Trent University’s Social Work department is committed to upholding the values of ethical social work practice, anti-/decolonization, and the pursuit of social justice.
In addition to these values, we are committed to the pursuit of truth-telling, as the first step toward repair and reconciliation. We therefore acknowledge, in this statement and in our work, that social work in this country was developed on stolen Indigenous land and part of our profession’s heritage is the colonial, white-supremacist nation building project of Canada which included genocide.
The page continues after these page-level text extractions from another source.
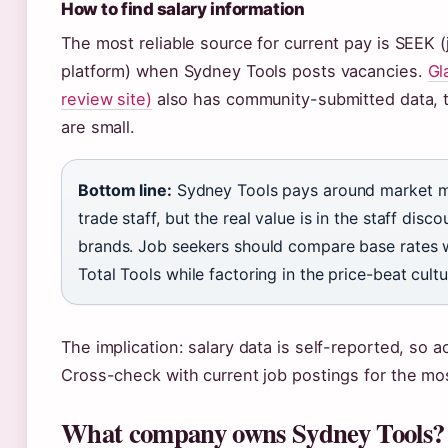
How to find salary information
The most reliable source for current pay is SEEK (
platform) when Sydney Tools posts vacancies.
Gl
review site)
also has community-submitted data, 
are small.
Bottom line:
Sydney Tools pays around market me
trade staff, but the real value is in the staff dis
brands. Job seekers should compare base rates w
Total Tools while factoring in the price-beat cultu
The implication: salary data is self-reported, so a
Cross-check with current job postings for the mos
What company owns Sydney Tools?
Social workers and our agencies were complicit and active in perpetrating the Sixties Scoop, and have continued to uphold colonial, racist and other oppressive systems in our work.
In our role as social work educators, and guided by our values, we therefore seek to identify, hold our profession accountable for, teach about, disrupt, and dismantle the harms of colonialism and other forms of systemic oppression, through our teaching, re-search, and other academic work.
On this basis, the social work education offered through our Department prioritizes:
- Inclusion and respect for critical, non-Western, and Indigenous ways of knowing. We acknowledge members of equity-deserving groups as experts on their own lives. We also embrace the importance of including or centering marginalized voices when choosing teaching materials such as course readings;
- Promoting inclusivity and sense of belonging for all students, by striving toward accessible, collaborative and creative problem solving for students with marginalized ways of learning and knowing;
- Critical reflection about power, privilege, oppression, including around Eurocentric epistemologies, systems, beliefs and practices;
- Teaching practice that is consistent with the CASW Code of Ethics, The Truth and Reconciliation Commissions Calls to Action, the Canadian Human Rights Act, the United Nations Declaration on the Rights of Indigenous Peoples (UNDRIP) and the objectives of the United Nations Decade for People of African Descent;
- Being co-conspirators in efforts to confront and disrupt oppressive systems, by supporting or joining movements for emancipation, self-determination, and sovereignty (“land back”) of oppressed groups wherever possible;
- Teaching theories, modalities, and skills that promote critical social work practice, including critical self-reflection and reflexivity, harm reduction and other collaboration-focused practices, structural and other macro-level social work, and practices that respond to the critiques of intersectionality;
- Continually updating curricula with the most current information and innovative approaches to practice, including topical political, social justice and policy issues, emerging critical modalities, and authors from marginalized communities;
- Supporting staff and instructors from equity-deserving groups, within an institutional setting that has an enduring history of marginalization;
- Supporting Indigenous, racialized, queer, and disabled students as they progress through the program.